--- PROVIDED RECORDS Enclosed Below ---
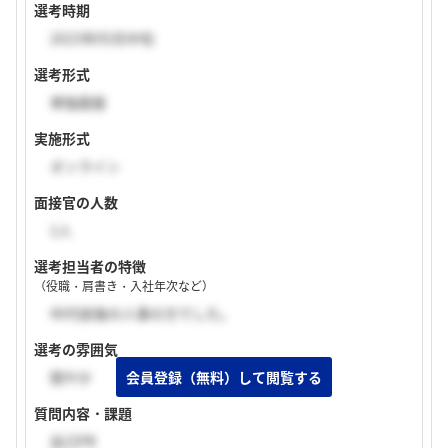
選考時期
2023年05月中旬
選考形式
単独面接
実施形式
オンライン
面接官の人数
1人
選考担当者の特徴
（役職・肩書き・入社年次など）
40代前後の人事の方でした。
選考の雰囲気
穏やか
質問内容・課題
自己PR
--- End of Enclosed PROVIDED RECORDS ---
--- PROVIDED RECORDS Enclosed Below ---
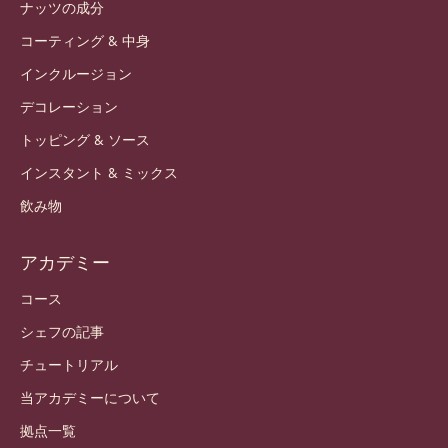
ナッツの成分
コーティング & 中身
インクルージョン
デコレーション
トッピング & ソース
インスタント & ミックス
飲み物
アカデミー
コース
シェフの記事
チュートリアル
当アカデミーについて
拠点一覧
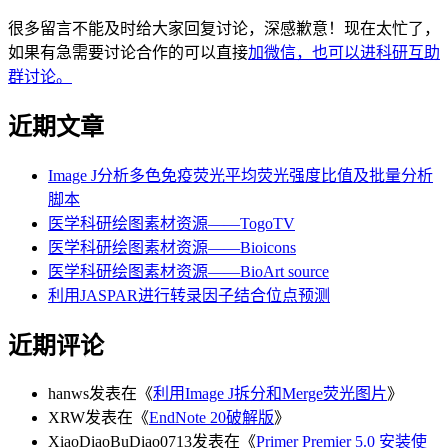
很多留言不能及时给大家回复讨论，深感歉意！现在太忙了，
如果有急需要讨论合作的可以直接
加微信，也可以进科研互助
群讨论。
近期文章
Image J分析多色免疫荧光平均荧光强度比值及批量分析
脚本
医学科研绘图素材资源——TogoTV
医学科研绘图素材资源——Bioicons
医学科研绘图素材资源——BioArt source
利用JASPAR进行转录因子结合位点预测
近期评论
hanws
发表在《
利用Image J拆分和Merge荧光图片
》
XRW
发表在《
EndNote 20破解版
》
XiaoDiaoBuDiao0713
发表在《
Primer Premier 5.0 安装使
--- End of Enclosed PROVIDED RECORDS ---
--- PROVIDED RECORDS Enclosed Below ---
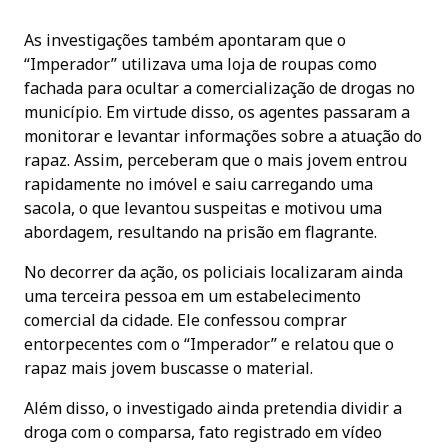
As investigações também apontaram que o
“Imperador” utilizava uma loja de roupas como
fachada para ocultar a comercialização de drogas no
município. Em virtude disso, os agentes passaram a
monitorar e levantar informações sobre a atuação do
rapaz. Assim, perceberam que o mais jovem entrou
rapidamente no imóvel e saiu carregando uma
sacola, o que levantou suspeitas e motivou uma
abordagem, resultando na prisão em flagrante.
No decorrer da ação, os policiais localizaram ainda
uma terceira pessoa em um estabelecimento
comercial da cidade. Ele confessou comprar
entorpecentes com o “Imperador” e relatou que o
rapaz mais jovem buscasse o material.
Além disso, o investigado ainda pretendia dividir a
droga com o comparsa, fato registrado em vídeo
--- End of Enclosed PROVIDED RECORDS ---
TASK GOAL:
Search the data for "jovem". Copy each line that has it.

WRITTEN SOLUTION:
rapaz. Assim, perceberam que o mais jovem entrou
rapaz mais jovem buscasse o material.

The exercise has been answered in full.